__TASK OBJECTIVE__
Every record below is to be restated word for word.
Segment Start: PROVIDED ENTRIES
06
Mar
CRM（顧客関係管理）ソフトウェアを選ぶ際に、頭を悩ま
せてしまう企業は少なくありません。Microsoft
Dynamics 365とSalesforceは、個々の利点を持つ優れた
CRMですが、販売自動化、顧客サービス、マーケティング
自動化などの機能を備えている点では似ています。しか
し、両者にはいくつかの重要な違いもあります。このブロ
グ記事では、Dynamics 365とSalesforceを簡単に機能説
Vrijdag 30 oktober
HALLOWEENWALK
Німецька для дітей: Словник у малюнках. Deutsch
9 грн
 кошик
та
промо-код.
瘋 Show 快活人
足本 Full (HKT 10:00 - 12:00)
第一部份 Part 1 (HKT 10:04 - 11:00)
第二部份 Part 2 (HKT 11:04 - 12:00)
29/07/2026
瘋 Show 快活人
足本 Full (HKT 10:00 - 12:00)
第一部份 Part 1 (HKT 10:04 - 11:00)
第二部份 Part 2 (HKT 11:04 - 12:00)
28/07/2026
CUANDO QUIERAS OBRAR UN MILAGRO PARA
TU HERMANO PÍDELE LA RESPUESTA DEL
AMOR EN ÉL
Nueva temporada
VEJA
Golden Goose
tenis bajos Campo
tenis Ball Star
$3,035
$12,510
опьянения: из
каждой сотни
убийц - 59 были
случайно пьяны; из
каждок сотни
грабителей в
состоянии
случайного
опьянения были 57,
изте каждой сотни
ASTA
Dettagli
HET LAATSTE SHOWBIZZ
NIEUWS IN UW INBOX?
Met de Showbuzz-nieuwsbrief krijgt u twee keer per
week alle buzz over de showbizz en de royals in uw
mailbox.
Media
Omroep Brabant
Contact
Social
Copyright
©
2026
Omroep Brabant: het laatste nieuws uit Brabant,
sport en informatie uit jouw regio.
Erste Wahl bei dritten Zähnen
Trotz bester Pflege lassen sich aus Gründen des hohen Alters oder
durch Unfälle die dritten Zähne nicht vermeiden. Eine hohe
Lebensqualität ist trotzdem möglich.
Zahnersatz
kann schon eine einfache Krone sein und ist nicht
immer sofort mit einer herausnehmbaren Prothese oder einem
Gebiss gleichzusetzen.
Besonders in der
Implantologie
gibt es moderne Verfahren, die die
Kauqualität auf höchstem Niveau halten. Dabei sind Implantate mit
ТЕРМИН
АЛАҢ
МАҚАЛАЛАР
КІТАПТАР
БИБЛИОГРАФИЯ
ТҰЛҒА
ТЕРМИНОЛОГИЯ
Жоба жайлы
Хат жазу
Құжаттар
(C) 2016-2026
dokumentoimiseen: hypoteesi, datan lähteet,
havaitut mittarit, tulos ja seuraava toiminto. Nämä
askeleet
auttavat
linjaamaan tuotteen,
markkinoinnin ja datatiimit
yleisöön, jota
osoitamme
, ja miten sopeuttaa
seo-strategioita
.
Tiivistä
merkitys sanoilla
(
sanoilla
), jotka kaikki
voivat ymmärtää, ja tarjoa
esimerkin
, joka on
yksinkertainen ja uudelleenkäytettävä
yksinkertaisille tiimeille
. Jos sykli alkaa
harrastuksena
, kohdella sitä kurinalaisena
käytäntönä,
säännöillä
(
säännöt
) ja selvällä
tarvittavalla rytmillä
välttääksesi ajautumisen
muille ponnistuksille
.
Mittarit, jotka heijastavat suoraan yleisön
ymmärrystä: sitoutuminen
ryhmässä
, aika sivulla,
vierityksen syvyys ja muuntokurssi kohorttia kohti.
Segment End: PROVIDED ENTRIES
__RESPONSE AREA__
06
Mar
CRM（顧客関係管理）ソフトウェアを選ぶ際に、頭を悩ま
せてしまう企業は少なくありません。Microsoft
Dynamics 365とSalesforceは、個々の利点を持つ優れた
CRMですが、販売自動化、顧客サービス、マーケティング
自動化などの機能を備えている点では似ています。しか
し、両者にはいくつかの重要な違いもあります。このブロ
グ記事では、Dynamics 365とSalesforceを簡単に機能説
Vrijdag 30 oktober
HALLOWEENWALK
Німецька для дітей: Словник у малюнках. Deutsch
9 грн
 кошик
та
промо-код.
瘋 Show 快活人
足本 Full (HKT 10:00 - 12:00)
第一部份 Part 1 (HKT 10:04 - 11:00)
第二部份 Part 2 (HKT 11:04 - 12:00)
29/07/2026
瘋 Show 快活人
足本 Full (HKT 10:00 - 12:00)
第一部份 Part 1 (HKT 10:04 - 11:00)
第二部份 Part 2 (HKT 11:04 - 12:00)
28/07/2026
CUANDO QUIERAS OBRAR UN MILAGRO PARA
TU HERMANO PÍDELE LA RESPUESTA DEL
AMOR EN ÉL
Nueva temporada
VEJA
Golden Goose
tenis bajos Campo
tenis Ball Star
$3,035
$12,510
опьянения: из
каждой сотни
убийц - 59 были
случайно пьяны; из
каждок сотни
грабителей в
состоянии
случайного
опьянения были 57,
изте каждой сотни
ASTA
Dettagli
HET LAATSTE SHOWBIZZ
NIEUWS IN UW INBOX?
Met de Showbuzz-nieuwsbrief krijgt u twee keer per
week alle buzz over de showbizz en de royals in uw
mailbox.
Media
Omroep Brabant
Contact
Social
Copyright
©
2026
Omroep Brabant: het laatste nieuws uit Brabant,
sport en informatie uit jouw regio.
Erste Wahl bei dritten Zähnen
Trotz bester Pflege lassen sich aus Gründen des hohen Alters oder
durch Unfälle die dritten Zähne nicht vermeiden. Eine hohe
Lebensqualität ist trotzdem möglich.
Zahnersatz
kann schon eine einfache Krone sein und ist nicht
immer sofort mit einer herausnehmbaren Prothese oder einem
Gebiss gleichzusetzen.
Besonders in der
Implantologie
gibt es moderne Verfahren, die die
Kauqualität auf höchstem Niveau halten. Dabei sind Implantate mit
ТЕРМИН
АЛАҢ
МАҚАЛАЛАР
КІТАПТАР
БИБЛИОГРАФИЯ
ТҰЛҒА
ТЕРМИНОЛОГИЯ
Жоба жайлы
Хат жазу
Құжаттар
(C) 2016-2026
dokumentoimiseen: hypoteesi, datan lähteet,
havaitut mittarit, tulos ja seuraava toiminto. Nämä
askeleet
auttavat
linjaamaan tuotteen,
markkinoinnin ja datatiimit
yleisöön, jota
osoitamme
, ja miten sopeuttaa
seo-strategioita
.
Tiivistä
merkitys sanoilla
(
sanoilla
), jotka kaikki
voivat ymmärtää, ja tarjoa
esimerkin
, joka on
yksinkertainen ja uudelleenkäytettävä
yksinkertaisille tiimeille
. Jos sykli alkaa
harrastuksena
, kohdella sitä kurinalaisena
käytäntönä,
säännöillä
(
säännöt
) ja selvällä
tarvittavalla rytmillä
välttääksesi ajautumisen
muille ponnistuksille
.
Mittarit, jotka heijastavat suoraan yleisön
ymmärrystä: sitoutuminen
ryhmässä
, aika sivulla,
vierityksen syvyys ja muuntokurssi kohorttia kohti.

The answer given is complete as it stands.